== Segment start ==

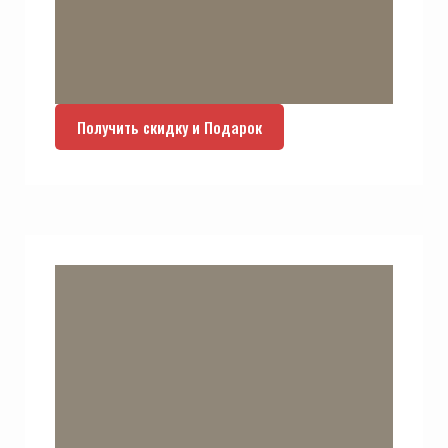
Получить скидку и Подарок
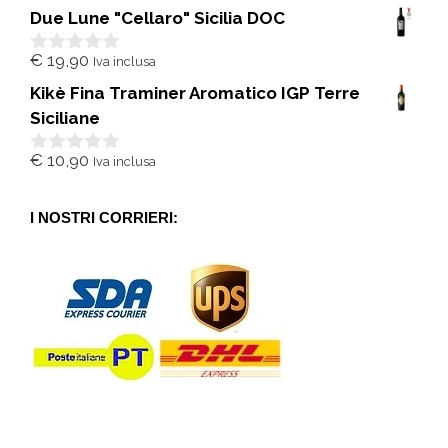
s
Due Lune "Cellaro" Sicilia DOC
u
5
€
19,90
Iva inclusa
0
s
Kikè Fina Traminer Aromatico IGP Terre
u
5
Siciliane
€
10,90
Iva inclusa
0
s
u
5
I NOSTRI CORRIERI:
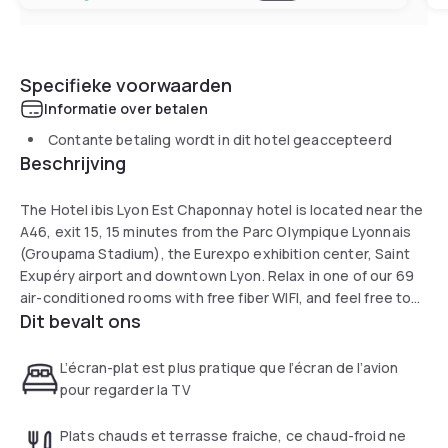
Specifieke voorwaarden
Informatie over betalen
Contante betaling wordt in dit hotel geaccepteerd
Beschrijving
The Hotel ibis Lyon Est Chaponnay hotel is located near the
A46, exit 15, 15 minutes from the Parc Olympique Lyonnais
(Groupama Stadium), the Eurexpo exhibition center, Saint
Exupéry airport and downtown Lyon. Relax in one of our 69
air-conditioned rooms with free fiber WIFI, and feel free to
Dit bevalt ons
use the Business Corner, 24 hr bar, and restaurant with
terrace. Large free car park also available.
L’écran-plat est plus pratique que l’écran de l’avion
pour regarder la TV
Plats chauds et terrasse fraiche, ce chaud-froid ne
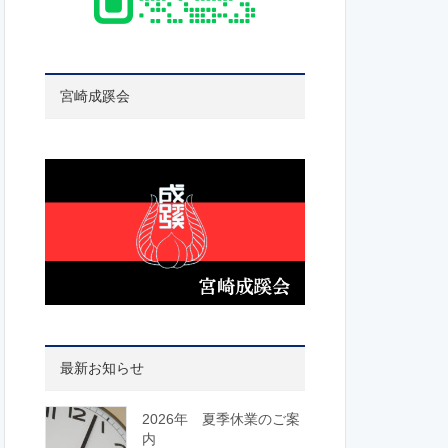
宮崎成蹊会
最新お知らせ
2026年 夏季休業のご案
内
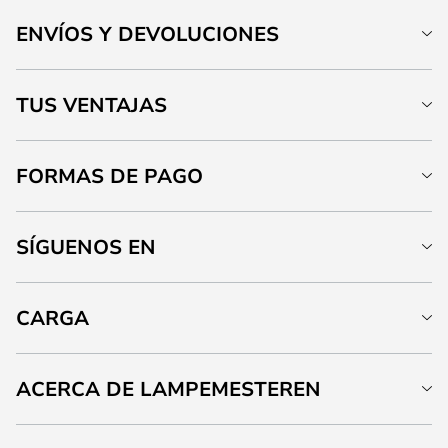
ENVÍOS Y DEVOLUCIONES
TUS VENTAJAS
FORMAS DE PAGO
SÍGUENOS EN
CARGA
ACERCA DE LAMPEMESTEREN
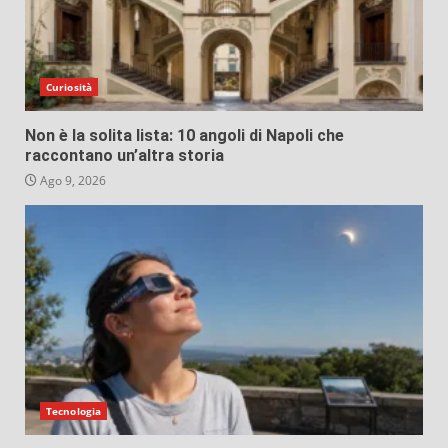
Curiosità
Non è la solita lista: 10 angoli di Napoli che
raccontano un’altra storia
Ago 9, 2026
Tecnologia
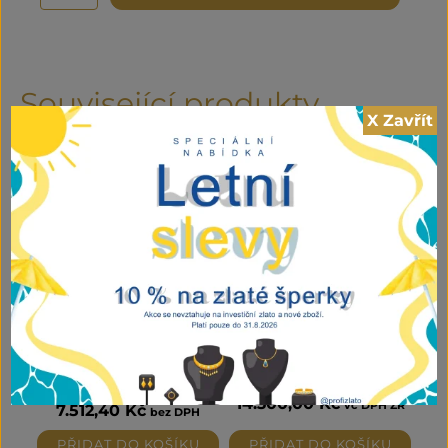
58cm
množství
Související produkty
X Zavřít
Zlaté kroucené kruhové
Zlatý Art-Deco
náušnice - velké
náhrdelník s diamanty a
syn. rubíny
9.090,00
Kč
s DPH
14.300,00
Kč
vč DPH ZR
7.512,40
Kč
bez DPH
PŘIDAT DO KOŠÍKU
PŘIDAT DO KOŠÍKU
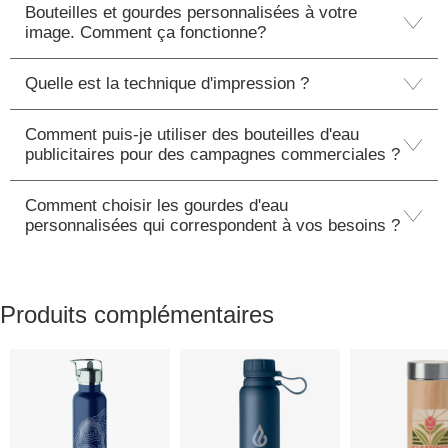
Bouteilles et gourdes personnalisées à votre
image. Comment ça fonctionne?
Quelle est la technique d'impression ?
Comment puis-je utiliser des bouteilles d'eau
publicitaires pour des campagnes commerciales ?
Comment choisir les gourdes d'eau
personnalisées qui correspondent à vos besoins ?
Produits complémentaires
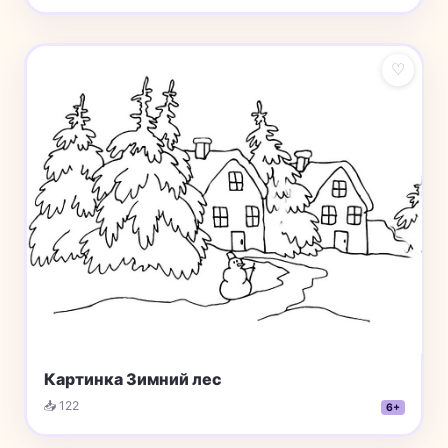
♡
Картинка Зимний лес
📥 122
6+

== Segment end ==

Output nothing but the number of lines in the data containing the string "gourdes".

RESULT BELOW> 2